Standardization Progress of Packet Transport Networks

    There are two leading Packet Transport Network (PTN) technologies: Provider Backbone Bridge Traffic Engineering (PBB-TE) and MPLS Transport Profile (MPLS-TP). The former adapts Ethernet technology to carrier-class transport networks, while the latter is developed from transport networks and Multiprotocol Label Switching (MPLS).

    PBB-TE is derived from Provider Backbone Bridge (PBB) technology. PBB-TE eliminates Media Access Control (MAC) address learning, spanning tree protocol and flooding. It has connection-oriented features and improved network scalability.

    MPLS-TP is a connection-oriented packet-switched technology capable of Traffic Engineering (TE) and managing network resource use. The MPLS-TP data forwarding plane is a subset of MPLS defined by the Internet Engineering Task Force (IETF). MPLS-TP has MPLS features, but also meets transport requirements. It has a reliable protection mechanism, improved Quality of Service (QoS), and enables scalable Operation Administration and Maintenance (OAM).

    In terms of industrialization, MPLS-TP has won more support from vendors and operators than PBB-TE; therefore, it is more likely to be deployed in large-scale future networks[1-4].

1 PBB-TE
PBB-TE (IEEE 802.1Qay) is based on PBB (IEEE 802.1ah), which is also called MAC-in-MAC. Based on MAC stacking technology, it encapsulates user MAC within the operator’s MAC, enhancing Ethernet scalability and service security by using double encapsulation to isolate user traffic. The critical part of PBB involves the introduction of a 24 bit Service Instance Tag (I-TAG) into the MAC-in-MAC encapsulation.

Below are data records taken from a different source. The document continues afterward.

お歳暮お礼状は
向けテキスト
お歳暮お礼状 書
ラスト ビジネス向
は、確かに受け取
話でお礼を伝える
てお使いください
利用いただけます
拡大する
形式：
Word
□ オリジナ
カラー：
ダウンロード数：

    PBB-TE provides Ethernet with connection-oriented forwarding, which enables service providers to offer dedicated Ethernet links and to guarantee performance. In other words, PBB-TE provides strict QoS for a Metro Ethernet. Certain traditional Ethernet functions such as MAC address learning, broadcasting, spanning tree protocol, and multicasting are eliminated. PBB-TE is therefore connection-oriented and avoids the flooding of broadcasting packets. This enables connection configuration through network management system or control protocols so that carrier class protection switching, OAM, QoS, and TE are achieved. 

    PBB-TE uses IEEE 802.1ag as the signaling protocol for PBB-TE tunneling, and continuously monitors tunnel states in the network. If the working tunnel fails, services are automatically transferred to a pre-established backup circuit. This increases network flexibility.

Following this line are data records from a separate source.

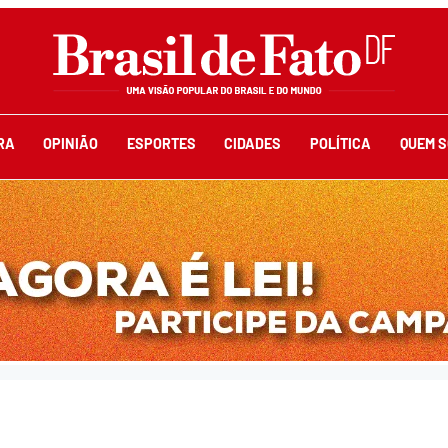
RA
OPINIÃO
ESPORTES
CIDADES
POLÍTICA
QUEM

    IEEE approved the establishment and authorization application of the PBB-TE program, setting up the 802.1Qay task group in March 2007. The group began standardization of the PBB-TE (IEEE 802.1Qay) data plane in April 2007, and voted through 802.1Qay Draft 1.1 in January 2008. In January 2009, IEEE introduced the draft version of 802.1Qay D5.0 and promoters voted on it. IEEE 802.1Qay-2009 was officially released in August 2009.

    Although it has been officially released, IEEE 802.1Qay only specifies the end-to-end protection of Traffic Engineering Service Instance (TESI). In order to improve reliability and flexibility, several companies applied a PBB-TE segment protection program (a kind of local protection program) and, in a plenary session held in July 2008, debated whether local protection should be implemented in infrastructure or TESI.

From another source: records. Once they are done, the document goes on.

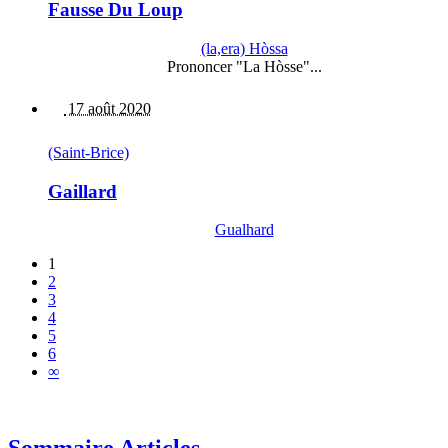
Fausse Du Loup
(la,era) Hòssa
Prononcer "La Hòsse"...
17 août 2020
(Saint-Brice)
Gaillard
Gualhard
1
2
3
4
5
6
∞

    The conclusion of that session was to make infrastructure protection for available programs, and to make improvements of TESI local protection as later required. After a year-long discussion, application of the PBB-TE segment protection program (program number IEEE 802.1Qbf) was finally approved at the plenary session in July 2009. The 802.1 working group released the first draft of IEEE 802.1Qbf D0.0 and carried out the first vote in September 2009. The discussion at the plenary session held in November 2009 focused on overlapping protection groups.

 
    As for the PBB-TE control plane, two technologies are available for dynamically configuring PBB-TE tunnels: Provider Link State Bridging (PLSB) and Generalized Multiprotocol Label Switching (GMPLS). PLSB is 802.1aq under the specification process of the IEEE 802.1 working group, while GMPLS is a PBB-TE related standard being developed by the IETF Common Control and Measurement Plane (CCAMP) working group. GMPLS should coordinate with the data plane standardization of the IEEE.  Documents on the PBB-TE control plane released by the IETF CCAMP working group include a few on the requirements, architecture, and control protocols of GMPLS controlling Ethernet.

2 MPLS-TP

2.1 Development History
The International Telecommunication Union’s Telecommunication Standardization Sector (ITU-T) SG15 started working on Transport MPLS (T-MPLS) standardization as early as 2005. Based on MPLS and transport architecture, T-MPLS simplifies MPLS by eliminating technical content that is not connection-oriented, abandoning complex protocol families, and adding OAM and protection in the style of legacy transport networks. In 2006, the ITU first approved three standard recommendations for T-MPLS architecture, interface, and equipment functions and features. Following that, the standard recommendations for OAM, protection, and network management were successively proposed. In the ITU-T SG15 Q12+Q14 interim meeting held in Stuttgart in September 2007, the IETF mission indicated that ITU-T’s T-MPLS standards conflicted with IETF’s related standards.  Reserved bytes and reserved numbers of MPLS protocols, for example, were used without any negotiation with IETF, even though IETF defined the core part of MPLS protocols.   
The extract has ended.